Still, studies have shown, many times, that the longer the ester, the more anabolic it is.  Most guys think that the shorter esters are more potent simply because they contain more steroid per mg, due to the ester weight being less, but this is not the case.  Mg for mg the longer ester produce a greater increase in total protein syntheis over the course of their life.


----------



## Mike Arnold (Jul 13, 2013)

Cool post, but in case there are any athlete reading this who are now considering trenbolone, I would like to point out that trenbolone is, generally spekaing, horrible for athletes.  Its negative effect on cardiovascular endurance is well documented and detrimental to athletic performance.  With cardiovascular conditioning playing such an important role in so many sports, any substance which causes a decrease in cardiovascular capacity is unsuitable for use by athletes.   

I addition, the mini-artcile states that tren ace is better than other esters because it results in more even blood levels.  This is untrue.  In reality, longer ester provide more even blood levels at all injection intervals.  This is due to their slower...and therefore, more even release rate.  Short esters, especially acetate (which is the shortest), causes a very large spike in blood levels, followed by a rapid drop-off. Whether you inject your tren ED or 1x per week, the longer the ester, the more even the blood levels, as a slower release rate will ALWAYS result in more even blood levels when compared against other esters at the same injection frequency.


----------



## _LG_ (Jul 13, 2013)

Tren e is king


----------



## kcambrose88 (Jul 13, 2013)

Presser said:


> Where are the studies? Do you have a link?
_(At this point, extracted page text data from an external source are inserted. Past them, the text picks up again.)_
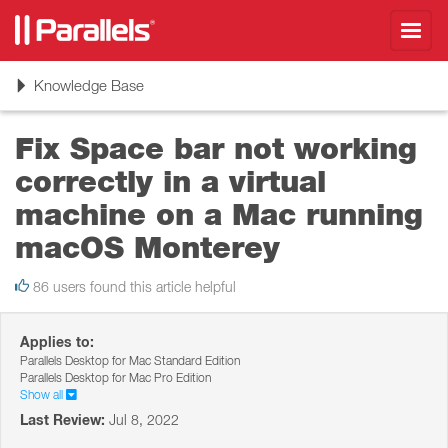
Toggl
navig
Toggle
Knowledge Base
navigation
Fix Space bar not working
correctly in a virtual
machine on a Mac running
macOS Monterey
86 users found this article helpful
Applies to:
Parallels Desktop for Mac Standard Edition
Parallels Desktop for Mac Pro Edition
Show all
Last Review:
Jul 8, 2022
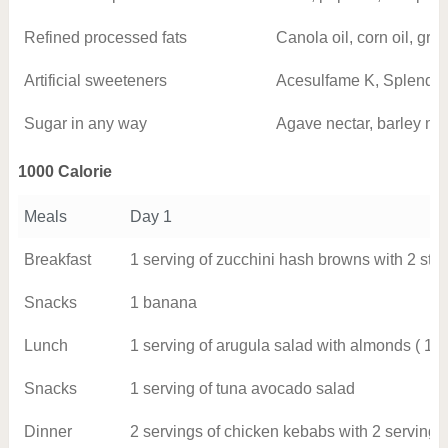
Refined processed fats
Canola oil, corn oil, gra
Artificial sweeteners
Acesulfame K, Splenda, 
Sugar in any way
Agave nectar, barley mal
1000 Calorie
Meals
Day 1
Breakfast
1 serving of zucchini hash browns with 2 stri
Snacks
1 banana
Lunch
1 serving of arugula salad with almonds ( 1 o
Snacks
1 serving of tuna avocado salad
Dinner
2 servings of chicken kebabs with 2 serving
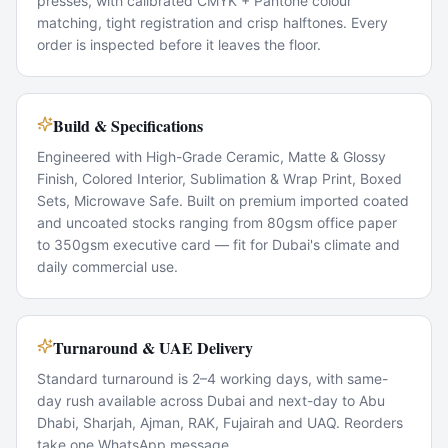
presses, with calibrated CMYK + Pantone colour
matching, tight registration and crisp halftones. Every
order is inspected before it leaves the floor.
Build & Specifications
Engineered with High-Grade Ceramic, Matte & Glossy
Finish, Colored Interior, Sublimation & Wrap Print, Boxed
Sets, Microwave Safe. Built on premium imported coated
and uncoated stocks ranging from 80gsm office paper
to 350gsm executive card — fit for Dubai's climate and
daily commercial use.
Turnaround & UAE Delivery
Standard turnaround is 2–4 working days, with same-
day rush available across Dubai and next-day to Abu
Dhabi, Sharjah, Ajman, RAK, Fujairah and UAQ. Reorders
take one WhatsApp message.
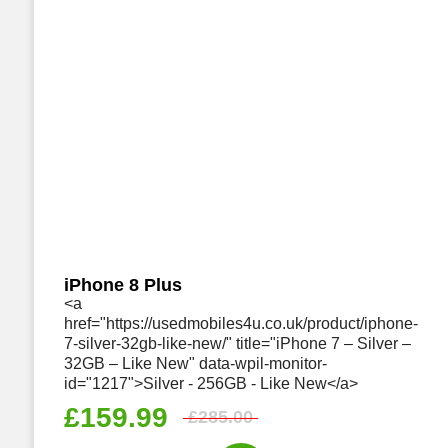
iPhone 8 Plus
<a
href="https://usedmobiles4u.co.uk/product/iphone-
7-silver-32gb-like-new/" title="iPhone 7 – Silver –
32GB – Like New" data-wpil-monitor-
id="1217">Silver - 256GB - Like New</a>
£
159.99
£
285.00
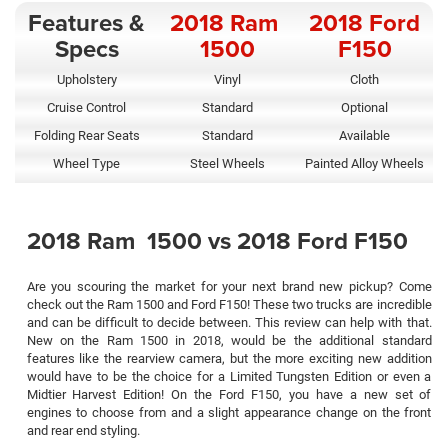
Features &
2018 Ram
2018 Ford
Specs
1500
F150
Upholstery
Vinyl
Cloth
Cruise Control
Standard
Optional
Folding Rear Seats
Standard
Available
Wheel Type
Steel Wheels
Painted Alloy Wheels
2018 Ram 1500 vs 2018 Ford F150
Are you scouring the market for your next brand new pickup? Come
check out the Ram 1500 and Ford F150! These two trucks are incredible
and can be difficult to decide between. This review can help with that.
New on the Ram 1500 in 2018, would be the additional standard
features like the rearview camera, but the more exciting new addition
would have to be the choice for a Limited Tungsten Edition or even a
Midtier Harvest Edition! On the Ford F150, you have a new set of
engines to choose from and a slight appearance change on the front
and rear end styling.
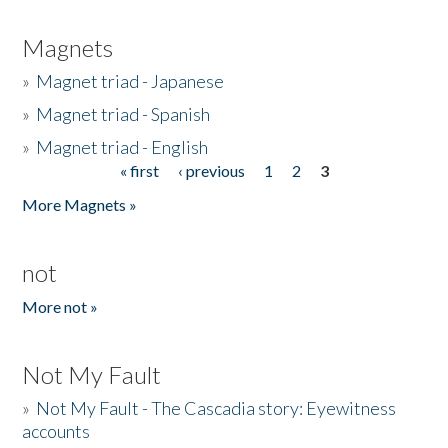
Magnets
»
Magnet triad - Japanese
»
Magnet triad - Spanish
»
Magnet triad - English
« first
‹ previous
1
2
3
Pages
More Magnets »
not
More not »
Not My Fault
»
Not My Fault - The Cascadia story: Eyewitness
accounts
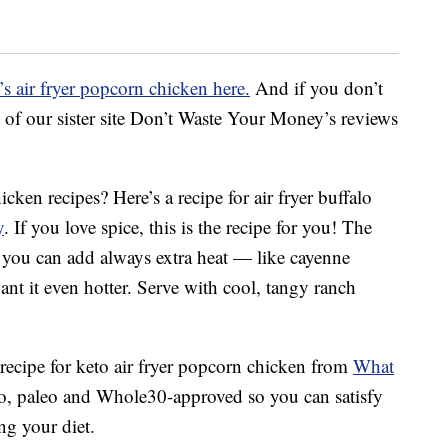
s air fryer popcorn chicken here.
And if you don’t
ist of our sister site Don’t Waste Your Money’s reviews
cken recipes? Here’s a recipe for air fryer buffalo
y
. If you love spice, this is the recipe for you! The
nd you can add always extra heat — like cayenne
nt it even hotter. Serve with cool, tangy ranch
 recipe for keto air fryer popcorn chicken from
What
eto, paleo and Whole30-approved so you can satisfy
ng your diet.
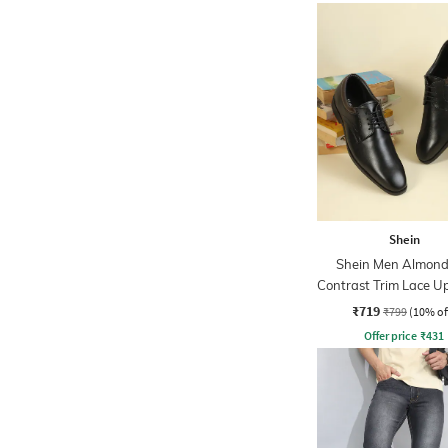
Shein
Shein Men Almond
Contrast Trim Lace U
Shoes
₹719
₹799
(10% of
Offer price
₹
431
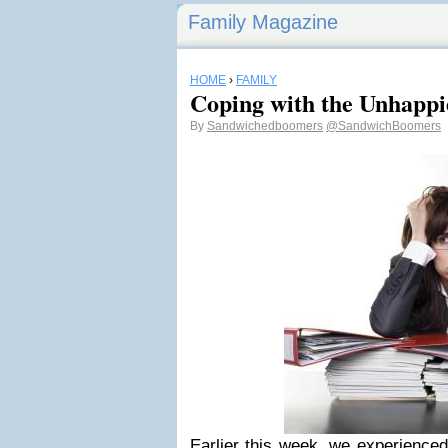
Family Magazine
HOME
›
FAMILY
Coping with the Unhappie
By
Sandwichedboomers
@SandwichBoomers
Earlier this week, we experienced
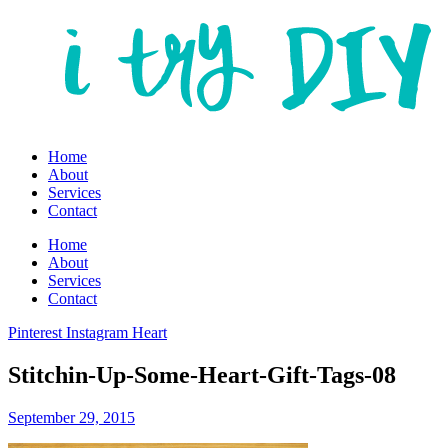
Home
About
Services
Contact
Home
About
Services
Contact
Pinterest
Instagram
Heart
Stitchin-Up-Some-Heart-Gift-Tags-08
September 29, 2015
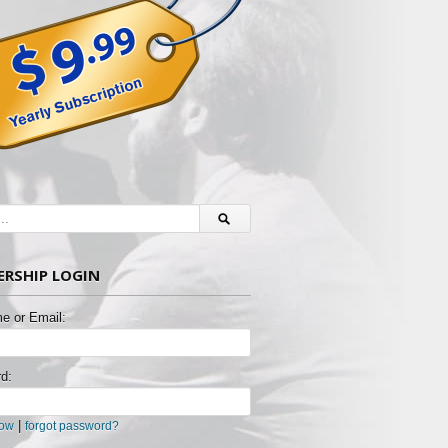
RSHIP LOGIN
e or Email:
d:
|
now
forgot password?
I was thinking the exact same thing. Thank you.


----------



## kcambrose88 (Jul 13, 2013)

Mike Arnold said:


> Cool post, but in case there are any athlete reading this who are now considering trenbolone, I would like to point out that trenbolone is, generally spekaing, horrible for athletes.  Its negative effect on cardiovascular endurance is well documented and detrimental to athletic performance.  With cardiovascular conditioning playing such an important role in so many sports, any substance which causes a decrease in cardiovascular capacity is unsuitable for use by athletes.
> 
> I addition, the mini-artcile states that tren ace is better than other esters because it results in more even blood levels.  This is untrue.  In reality, longer ester provide more even blood levels at all injection intervals.  This is due to their slower...and therefore, more even release rate.  Short esters, especially acetate (which is the shortest), causes a very large spike in blood levels, followed by a rapid drop-off. Whether you inject your tren ED or 1x per week, the longer the ester, the more even the blood levels, as a slower release rate will ALWAYS result in more even blood levels when compared against other esters at the same injection frequency.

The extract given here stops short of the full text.